──────── Given entries ────────
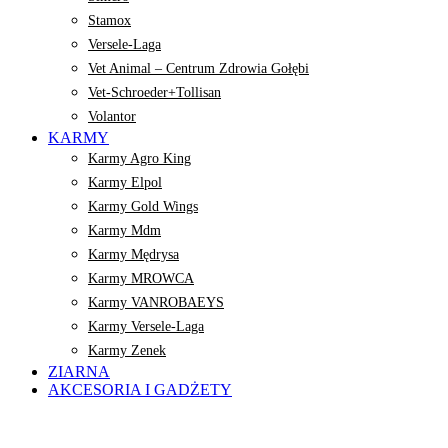
Stamox
Versele-Laga
Vet Animal – Centrum Zdrowia Gołębi
Vet-Schroeder+Tollisan
Volantor
KARMY
Karmy Agro King
Karmy Elpol
Karmy Gold Wings
Karmy Mdm
Karmy Mędrysa
Karmy MROWCA
Karmy VANROBAEYS
Karmy Versele-Laga
Karmy Zenek
ZIARNA
AKCESORIA I GADŻETY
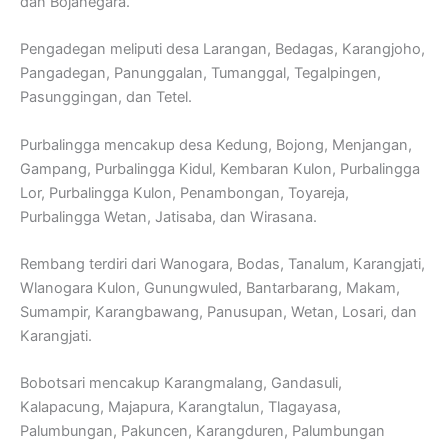
dan Bojanegara.
Pengadegan meliputi desa Larangan, Bedagas, Karangjoho,
Pangadegan, Panunggalan, Tumanggal, Tegalpingen,
Pasunggingan, dan Tetel.
Purbalingga mencakup desa Kedung, Bojong, Menjangan,
Gampang, Purbalingga Kidul, Kembaran Kulon, Purbalingga
Lor, Purbalingga Kulon, Penambongan, Toyareja,
Purbalingga Wetan, Jatisaba, dan Wirasana.
Rembang terdiri dari Wanogara, Bodas, Tanalum, Karangjati,
Wlanogara Kulon, Gunungwuled, Bantarbarang, Makam,
Sumampir, Karangbawang, Panusupan, Wetan, Losari, dan
Karangjati.
Bobotsari mencakup Karangmalang, Gandasuli,
Kalapacung, Majapura, Karangtalun, Tlagayasa,
Palumbungan, Pakuncen, Karangduren, Palumbungan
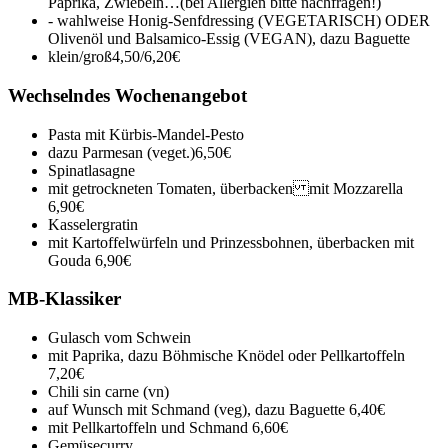
Paprika, Zwiebeln…(bei Allergien bitte nachfragen!)
- wahlweise Honig-Senfdressing (VEGETARISCH) ODER
Olivenöl und Balsamico-Essig (VEGAN), dazu Baguette
klein/groß
4,50/6,20€
Wechselndes Wochenangebot
Pasta mit Kürbis-Mandel-Pesto
dazu Parmesan (veget.)
6,50€
Spinatlasagne
mit getrockneten Tomaten, überbacken mit Mozzarella
6,90€
Kasselergratin
mit Kartoffelwürfeln und Prinzessbohnen, überbacken mit
Gouda
6,90€
MB-Klassiker
Gulasch vom Schwein
mit Paprika, dazu Böhmische Knödel oder Pellkartoffeln
7,20€
Chili sin carne (vn)
auf Wunsch mit Schmand (veg), dazu Baguette
6,40€
mit Pellkartoffeln und Schmand
6,60€
Gemüsecurry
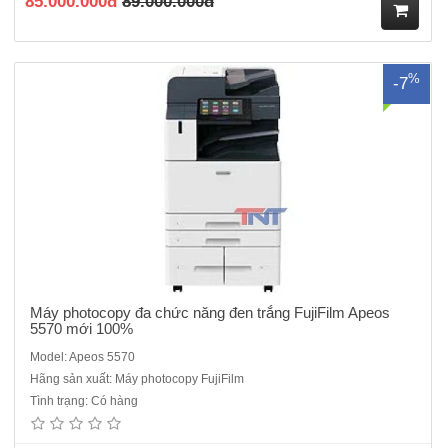
85.000.000đ
89.000.000đ
M
%
-7
ua
hà
ng
Máy photocopy đa chức năng đen trắng FujiFilm Apeos
5570 mới 100%
Model: Apeos 5570
Hãng sản xuất: Máy photocopy FujiFilm
Máy Photocopy FujiFilm Apeos 6580 mới 100%Chức năng: Copy – In
Tình trạng: Có hàng
mạng - quét màuChức năng Copy:Tốc độ copy: 65 bản/phútBộ phận
tự động nạp và đảo bản gốc: Có sẵn, 250 tờBộ nhớ chuẩn: 4GBỔ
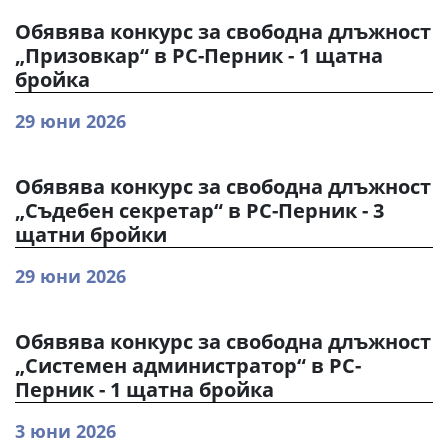
Обявява конкурс за свободна длъжност
„Призовкар“ в РС-Перник - 1 щатна
бройка
29 юни 2026
Обявява конкурс за свободна длъжност
„Съдебен секретар“ в РС-Перник - 3
щатни бройки
29 юни 2026
Обявява конкурс за свободна длъжност
„Системен администратор“ в РС-
Перник - 1 щатна бройка
3 юни 2026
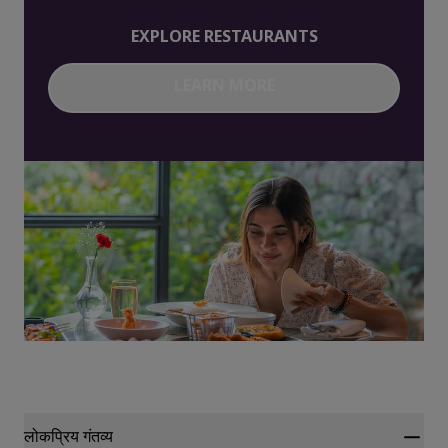
EXPLORE RESTAURANTS
LEARN MORE
लोकप्रिय गंतव्य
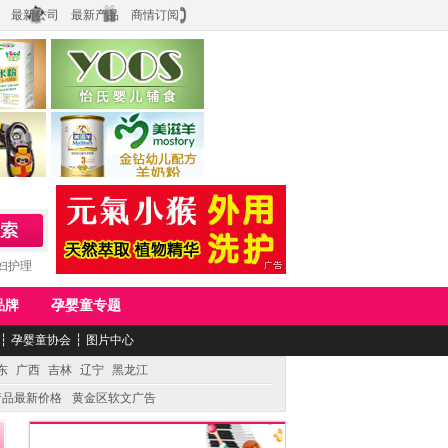
最新公司
最新产品
商情订阅
食品
上海怡氏食品科技有限公司
务公司
湖南美滋生物科技有限公司
妇护理
品牌
孕婴童专题
┆
孕婴童协会
┆
图片中心
东
广西
吉林
辽宁
黑龙江
产品最新价格
黄金区软文广告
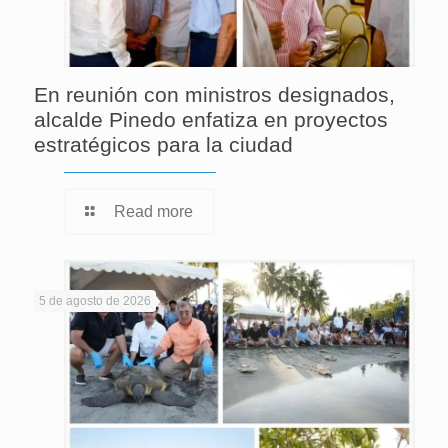
En reunión con ministros designados,
alcalde Pinedo enfatiza en proyectos
estratégicos para la ciudad
Read more
5 de agosto de 2026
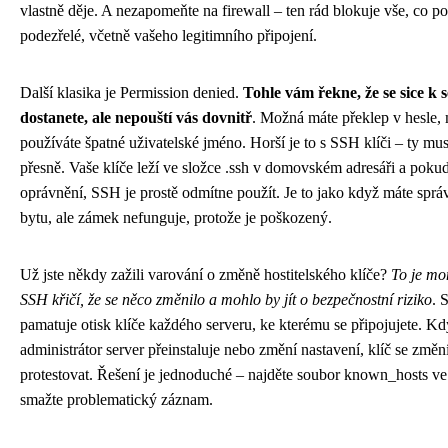
vlastně děje. A nezapomeňte na firewall – ten rád blokuje vše, co p
podezřelé, včetně vašeho legitimního připojení.
Další klasika je Permission denied.
Tohle vám řekne, že se sice k 
dostanete, ale nepouští vás dovnitř
. Možná máte překlep v hesle,
používáte špatné uživatelské jméno. Horší je to s SSH klíči – ty mus
přesně. Vaše klíče leží ve složce .ssh v domovském adresáři a poku
oprávnění, SSH je prostě odmítne použít. Je to jako když máte sprá
bytu, ale zámek nefunguje, protože je poškozený.
Už jste někdy zažili varování o změně hostitelského klíče?
To je mo
SSH křičí, že se něco změnilo a mohlo by jít o bezpečnostní riziko
. 
pamatuje otisk klíče každého serveru, ke kterému se připojujete. K
administrátor server přeinstaluje nebo změní nastavení, klíč se změ
protestovat. Řešení je jednoduché – najděte soubor known_hosts ve 
smažte problematický záznam.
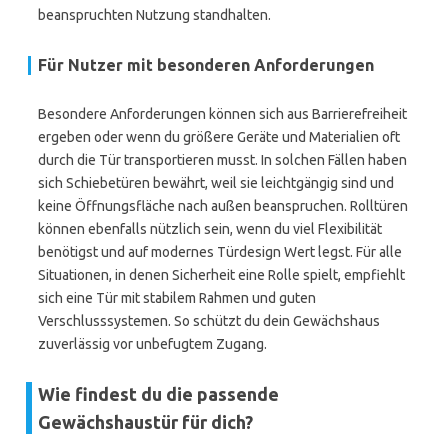
beanspruchten Nutzung standhalten.
Für Nutzer mit besonderen Anforderungen
Besondere Anforderungen können sich aus Barrierefreiheit
ergeben oder wenn du größere Geräte und Materialien oft
durch die Tür transportieren musst. In solchen Fällen haben
sich Schiebetüren bewährt, weil sie leichtgängig sind und
keine Öffnungsfläche nach außen beanspruchen. Rolltüren
können ebenfalls nützlich sein, wenn du viel Flexibilität
benötigst und auf modernes Türdesign Wert legst. Für alle
Situationen, in denen Sicherheit eine Rolle spielt, empfiehlt
sich eine Tür mit stabilem Rahmen und guten
Verschlusssystemen. So schützt du dein Gewächshaus
zuverlässig vor unbefugtem Zugang.
Wie findest du die passende
Gewächshaustür für dich?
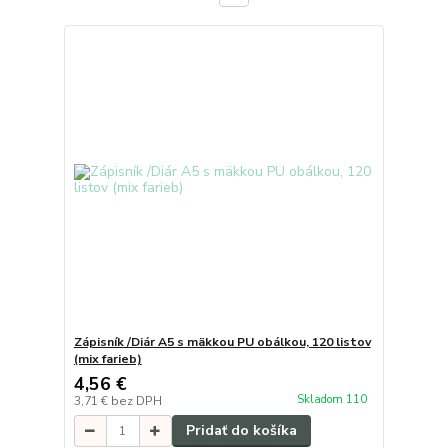
Zápisník /Diár A5 s mäkkou PU obálkou, 120 listov
(mix farieb)
4,56 €
Skladom 110
3,71 €
bez DPH
Pridať do košíka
────────
*Task goal*:
Nothing but the lines holding the word "Karangjati" should be returned from the listing above.

*Result of this exercise*:
Rembang terdiri dari Wanogara, Bodas, Tanalum, Karangjati,
Karangjati.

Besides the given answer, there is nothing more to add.